Une « occasion ratée » pour Air Canada
Julien Arsenault | La PresseAir Canada demande à ses actionnaires d’approuver ses pratiques de rémunération sans ouvrir son jeu à l’égard d’une promesse faite au gouvernement fédéral, son plus important actionnaire : la place qu’occupera le français dans l’évaluation du rendement de son grand patron, Michael Rousseau.
Le document visant à mettre la table à l’assemblée annuelle du plus important transporteur aérien au pays, prévue le 28 mars, ne fait aucune mention des engagements pris par son président et chef de la direction et la société établie à Montréal – assujettie à la Loi sur les langues officielles.
« On a raté une occasion de faire amende honorable après la crise linguistique de l’automne dernier », estime le directeur général de l’Institut sur la gouvernance d’organisations privées et publiques (IGOPP), François Dauphin.
La circulaire de sollicitation récemment envoyée aux actionnaires d’Air Canada indique aussi que la compagnie établie à Montréal a plafonné la rémunération de ses hauts dirigeants l’an dernier pour respecter les conditions du soutien financier accordé par Ottawa.
Si les primes ont été suspendues en 2021, elles seront de retour cette année.
Automne controversé
Air Canada avait promis que la maîtrise de la langue de Molière ferait partie des critères d’évaluation du rendement de Michael Rousseau dans la foulée du passage controversé de ce dernier devant la Chambre de commerce du Montréal métropolitain (CCMM), le 3 novembre dernier.
Celui-ci avait été contraint de s’excuser et avait promis d’apprendre le français après avoir suscité un tollé en reconnaissant qu’il avait pu vivre paisiblement au Québec, où il est installé depuis 2007, sans parler français – la langue officielle de la province.
« Il ne s’agit pas uniquement d’un engagement personnel de sa part, mais d’un élément qui fera partie intégrante de son évaluation de rendement », avait écrit le président du conseil d’Air Canada, Vagn Sorensen, le 8 novembre dernier, dans une lettre destinée à la ministre des Finances, Chrystia Freeland.
Dans une missive très critique adressée à M. Sorensen, celle-ci avait rappelé que le gouvernement fédéral détenait maintenant 21,6 millions de titres d’Air Canada. Dans ce contexte, Mme Freeland avait notamment demandé que la maîtrise du français de M. Rousseau soit « ajoutée à ses principaux objectifs de rendement ».
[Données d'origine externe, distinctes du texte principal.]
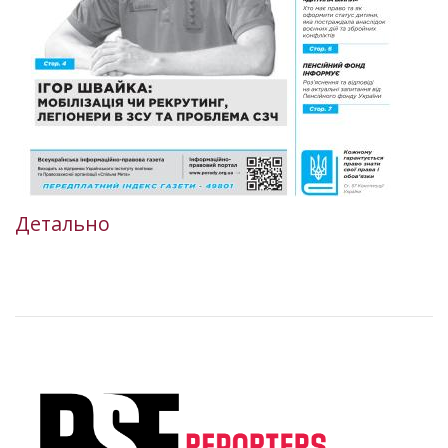
Детально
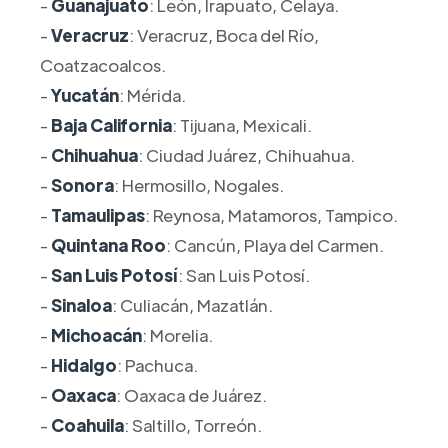
-
Guanajuato
: León, Irapuato, Celaya.
-
Veracruz
: Veracruz, Boca del Río,
Coatzacoalcos.
-
Yucatán
: Mérida.
-
Baja California
: Tijuana, Mexicali.
-
Chihuahua
: Ciudad Juárez, Chihuahua.
-
Sonora
: Hermosillo, Nogales.
-
Tamaulipas
: Reynosa, Matamoros, Tampico.
-
Quintana Roo
: Cancún, Playa del Carmen.
-
San Luis Potosí
: San Luis Potosí.
-
Sinaloa
: Culiacán, Mazatlán.
-
Michoacán
: Morelia.
-
Hidalgo
: Pachuca.
-
Oaxaca
: Oaxaca de Juárez.
-
Coahuila
: Saltillo, Torreón.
Il faudra attendre avant de savoir comment cela s’articulera.
« Les objectifs et mesures ont été fixés au début de l’année, a affirmé Air Canada, dans un courriel. Ceux pour 2022 seront divulgués dans la circulaire de l’année prochaine. »
La résolution sur l’approche de rémunération chez Air Canada est non contraignante puisque le vote est consultatif. Les actionnaires peuvent néanmoins profiter de l’occasion pour envoyer un message à l’entreprise lorsqu’ils sont en désaccord.
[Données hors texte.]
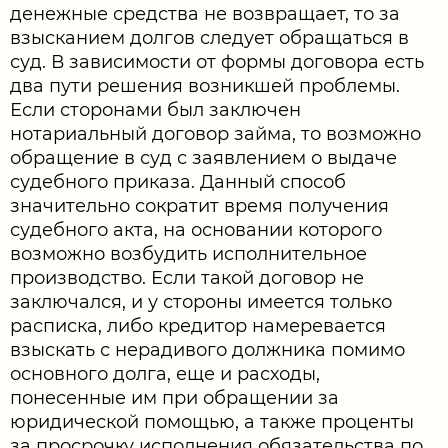
денежные средства не возвращает, то за
взысканием долгов следует обращаться в
суд. В зависимости от формы договора есть
два пути решения возникшей проблемы.
Если сторонами был заключен
нотариальный договор займа, то возможно
обращение в суд с заявлением о выдаче
судебного приказа. Данный способ
значительно сократит время получения
судебного акта, на основании которого
возможно возбудить исполнительное
производство. Если такой договор не
заключался, и у стороны имеется только
расписка, либо кредитор намеревается
взыскать с нерадивого должника помимо
основного долга, еще и расходы,
понесенные им при обращении за
юридической помощью, а также проценты
за просрочку исполнения обязательства по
Richard Leblanc, spécialiste de gouvernance, de droit et d’éthique à l’Université York, estime qu’il s’agit d’une « occasion ratée » pour l’entreprise établie à Montréal et assujettie à la Loi sur les langues officielles.
Compte tenu de la controverse et de la lettre de Mme Freeland, c’est surprenant que ces détails [concernant la maîtrise du français] ne soient pas dans la circulaire.
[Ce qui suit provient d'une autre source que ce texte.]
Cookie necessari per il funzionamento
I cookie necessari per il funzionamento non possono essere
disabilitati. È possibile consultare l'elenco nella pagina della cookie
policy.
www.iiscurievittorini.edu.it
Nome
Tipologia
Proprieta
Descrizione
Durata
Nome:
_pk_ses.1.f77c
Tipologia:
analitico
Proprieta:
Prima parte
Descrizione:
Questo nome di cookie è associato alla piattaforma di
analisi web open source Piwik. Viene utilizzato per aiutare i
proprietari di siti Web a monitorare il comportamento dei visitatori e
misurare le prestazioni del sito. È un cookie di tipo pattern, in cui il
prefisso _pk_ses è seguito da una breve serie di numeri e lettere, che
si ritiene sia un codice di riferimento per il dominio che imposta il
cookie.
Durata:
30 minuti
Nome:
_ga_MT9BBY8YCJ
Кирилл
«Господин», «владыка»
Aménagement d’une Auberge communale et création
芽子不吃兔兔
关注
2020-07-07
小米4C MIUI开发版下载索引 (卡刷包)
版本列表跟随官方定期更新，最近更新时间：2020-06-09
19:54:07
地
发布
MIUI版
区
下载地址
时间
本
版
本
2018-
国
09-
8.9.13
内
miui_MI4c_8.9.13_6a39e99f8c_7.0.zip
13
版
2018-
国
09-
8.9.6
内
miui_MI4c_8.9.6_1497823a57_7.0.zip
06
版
Richard Leblanc, spécialiste de gouvernance, de droit et d’éthique à l’Université York
À son avis, Air Canada ne devrait pas tarder à expliquer comment elle entend répondre aux demandes du gouvernement fédéral en matière linguistique.
Lundi après-midi, il n’avait pas été possible d’obtenir une réaction de Mme Freeland.
Le maximum permis
En 2021, quand la compagnie aérienne a affiché une perte d’exploitation de 3 milliards, Michael Rousseau a touché un salaire de base de 500 000 $ et une somme équivalente en attributions fondées sur des actions et options.
Dans le cadre du plan d’aide d’environ 6 milliards conclu avec le gouvernement fédéral en avril 2021, Air Canada ne pouvait verser de primes à ses dirigeants et devait plafonner leur rémunération à 1 million. M. Rousseau a néanmoins vu ses émoluments atteindre 3,7 millions, ce qui tient compte d’une variation de 2,7 millions de son régime de retraite – cela n’était pas encadré par les restrictions gouvernementales.